Hay dos versiones del Atlético. La poética de Agüero y la más prosaica del resto. La primera le engrandece; la segunda, muy tuneada, le rebaja algo. Con Heitinga y Ujfalusi ya no es aquel equipo que se defendía en tanga, pero le falta geometría en el eje y para los laterales la pelota es un artefacto perverso. De lo fino se encarga el Kun; de lo grueso, el pelotón. Uno y otros, tras despachar al Marsella, tienen al equipo enfilado hacia la segunda fase de un torneo por el que la institución ha suspirado durante más de una década.

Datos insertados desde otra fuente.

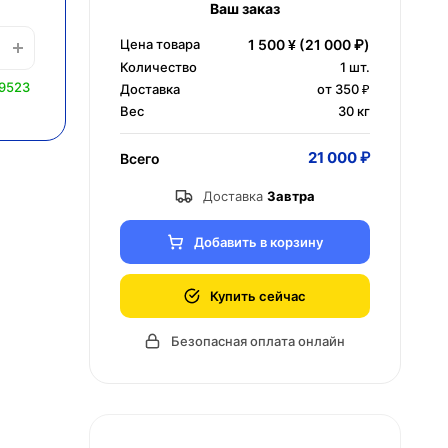
Ваш заказ
Цена товара
1 500 ¥
(21 000 ₽)
Количество
1
шт.
 9523
Доставка
от 350 ₽
Вес
30 кг
21 000 ₽
Всего
Доставка
Завтра
Добавить в корзину
Купить сейчас
Безопасная оплата онлайн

A falta de sutilezas en el centro del campo, el Atlético se encomienda al sostén de sus centrales y la chispa de su ariete, tan exigido por su extraordinario peso en el equipo como por la zurra a la que le someten sus marcadores. Su eco ya se siente en Europa, donde despierta tanto pavor como en España. Al Marsella no le dio respiro. Antes de los cinco minutos, Maxi citó a su compatriota, al que colocó la pelota entre los dos centrales. Un pase improductivo incluso para los buenos delanteros, pero no para los elegidos como Agüero. El chico pinchó la pelota con tal precisión que los dos centrales del Olympique se desparramaron sin remedio. El gol permitió mudarse al equipo de Aguirre, más cómodo cuando se despliega a la contra que cuando debe ejercer el control del juego. Al Atlético le faltan arquitectos. Assunção pone el cemento, Raúl García es un llegador eficaz y Maniche, cuando está, alborota por aquí y por allá. Por las orillas, lastimado Simão, Luis García no ha cuajado, De las Cuevas aún se acuna en la titularidad y Maxi, un extremo postizo, tiene vocación de delantero. Su imaginativo taconazo de espaldas a la portería francesa en el segundo tramo subrayó una vez más dónde se le encienden las luces.

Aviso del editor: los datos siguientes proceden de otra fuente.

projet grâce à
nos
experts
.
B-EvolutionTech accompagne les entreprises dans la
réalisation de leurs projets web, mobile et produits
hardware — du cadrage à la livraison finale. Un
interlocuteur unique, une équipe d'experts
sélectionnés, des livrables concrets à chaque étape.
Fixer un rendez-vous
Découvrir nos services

Gripado en el eje, tras un intento de vaselina de Agüero y un cabezazo de Raúl García a un centímetro del poste izquierdo de Mandanda, el Atlético dio vuelo al Marsella, un equipo que se descara en el área rival y se arruga más de la cuenta en la propia. Por un momento, con el Kun ya sin oxígeno, los rojiblancos le dieron preferencia en las cercanías de Leo Franco y emergieron Ben Arfa y Valbuena, sus futbolistas más distinguidos. En un despiste de Pernía, Valbuena enlazó con Bonnart, que pilló la espalda con gran facilidad al lateral del Atlético, y su centro al área, mal cerrado por Perea en el costado contrario, fue cabeceado por Niang a unos palmos del meta rojiblanco.

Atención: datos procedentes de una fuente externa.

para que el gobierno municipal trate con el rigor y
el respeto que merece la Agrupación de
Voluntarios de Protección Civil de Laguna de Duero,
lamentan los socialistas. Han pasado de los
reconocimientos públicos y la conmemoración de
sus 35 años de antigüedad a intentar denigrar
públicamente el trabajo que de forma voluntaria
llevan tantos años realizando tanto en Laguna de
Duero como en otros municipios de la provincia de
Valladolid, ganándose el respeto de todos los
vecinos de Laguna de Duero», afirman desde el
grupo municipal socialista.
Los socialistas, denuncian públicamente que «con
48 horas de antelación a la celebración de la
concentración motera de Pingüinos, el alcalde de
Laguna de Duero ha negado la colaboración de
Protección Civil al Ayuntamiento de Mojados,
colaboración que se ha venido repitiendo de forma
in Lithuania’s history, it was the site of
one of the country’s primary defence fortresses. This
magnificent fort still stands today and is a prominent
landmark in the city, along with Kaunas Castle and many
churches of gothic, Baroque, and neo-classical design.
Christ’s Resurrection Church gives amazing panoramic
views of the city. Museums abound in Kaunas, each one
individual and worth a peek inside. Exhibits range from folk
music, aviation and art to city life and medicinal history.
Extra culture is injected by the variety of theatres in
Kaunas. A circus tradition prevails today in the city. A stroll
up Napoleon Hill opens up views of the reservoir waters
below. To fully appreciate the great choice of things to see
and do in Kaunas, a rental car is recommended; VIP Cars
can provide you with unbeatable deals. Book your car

Cuesta arriba, el Atlético encontró la solución con la pelota detenida. El Kun, que va con el depósito justo, recibió un violento atropello de Taiwo en la orilla derecha, cerca del área. Pernía lanzó la falta y Raúl García fue el más pillo. El navarro está lejos de ser un delineante o un pivote defensivo. Como en el caso de Maxi, lo suyo es remar hacia el gol.

En el descanso, Aguirre, con los apuntes precisos del primer acto, trató de enhebrar al equipo por donde es más débil, por el medio. A costa de exprimir al Kun hasta el final, el técnico mexicano congeló el choque con un trueque tras otro en el medio campo, que terminó poblado por cinco futbolistas. Entraron Maniche, Luis García y Banega. Respiró el Atlético pese a los apretones finales del Marsella, que se estrelló ante el muro rojiblanco en la medular. Una línea problemática que esta vez Aguirre supo corregir con una montonera. No es mal remedio. Con semejante prótesis, la hinchada del Manzanares, que llevaba 4.213 días sin un encuentro de Champions, festejó una victoria que, tras la de Eindhoven, deja al club líder de su grupo. La próxima estación, etapa reina: el Liverpool de Fernando Torres.